We recall an incident years ago when we had a huge argument as we were driving to a meeting of our Marriage Encounter circle of friends. One of us (we can no longer remember which one!) yelled at the other, “Why are we going to this meeting when we’re in such bad shape?” The wise reply from the other was “Where else can we go when we’re like this?”

We sensed then – and know now – that we could never last – much less grow and thrive – as a sacrament without inviting others to help us stay married. In the worst of times, that meant agreeing to go to counseling, but it also meant pleading with others to pray for us and to give us faith and hope in our vocation when we could find none.

In these later years of appreciative companionship our primary ministry as a couple is to just “be there” for other couples… most especially those struggling to hold their marriages together through the “for worse” times. We are convinced that no couple can live their vows of lifelong love and fidelity all by themselves – nor should they even try.

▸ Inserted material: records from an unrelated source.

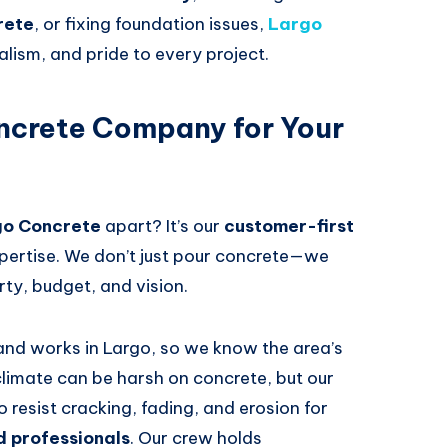
rete
, or fixing foundation issues,
Largo
alism, and pride to every project.
crete Company for Your
go Concrete
apart? It’s our
customer-first
pertise. We don’t just pour concrete—we
rty, budget, and vision.
 and works in Largo, so we know the area’s
 climate can be harsh on concrete, but our
resist cracking, fading, and erosion for
d professionals
. Our crew holds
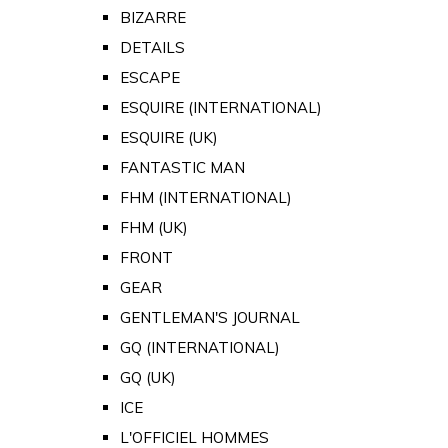
BIZARRE
DETAILS
ESCAPE
ESQUIRE (INTERNATIONAL)
ESQUIRE (UK)
FANTASTIC MAN
FHM (INTERNATIONAL)
FHM (UK)
FRONT
GEAR
GENTLEMAN'S JOURNAL
GQ (INTERNATIONAL)
GQ (UK)
ICE
L'OFFICIEL HOMMES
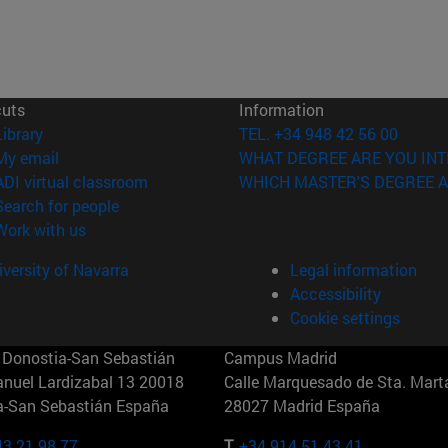
cuts
Information
(opens in new window)
Library
TEL. +34 948 42 56 00
(opens in new window)
My email
WHAT DEGREE ARE YOU INT
(opens in new window)
ADI virtual classroom
WHICH MASTER'S DEGREE A
(opens in new window)
Search for people
(opens in new window)
Work with us
versity of Navarra
Legal information
Accessibility
Cookie settings
Donostia-San Sebastián
Campus Madrid
anuel Lardizabal 13 20018
Calle Marquesado de Sta. Marta
a-San Sebastián España
28027 Madrid España
43 21 98 77
T.
+34 914 51 43 41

Our experience is that the marriage covenant is a sacrament for the wider community – and also a “co-creation” of that community.

The Promise

My son and his wife experienced a real challenge at a time that should have been their greatest joy. My daughter-in-law fell victim to post-partum psychosis after the birth of their first child. Through the year that followed both families supported the young couple as best they could. I came to help take care of the baby for a time.

Her aunt came when I needed to return to work and stayed until my daughter-in-law was able to care for the baby on her own. My husband and I helped them relocate for his job a few months later. We provided a listening ear when our son was bewildered by his wife’s lingering illness.

My daughter-in-law had been reluctant to marry. She had not felt the need to formalize their relationship by going through a ceremony, but my son believed it was important. He didn’t want to just move in with her; he wanted to make a commitment to her publicly in front of God and all their family and friends. During the time of her illness my daughter-in-law came to realize what a difference that commitment made. She understood that it was the promise that her husband had made to her to stand by her in sickness and in health that kept him by her side in those difficult days. She understood that he wasn’t with her just for the good times or as long as they were having fun. She understood that she could count on his love.

I believe the grace of the sacrament of marriage sustained my son and his wife at that challenging time. Watching them grow in their love for each other makes the love of God more present to me. I rejoiced when they welcomed a second child into their home recently and I look forward to celebrating the baptism of that child in the near future.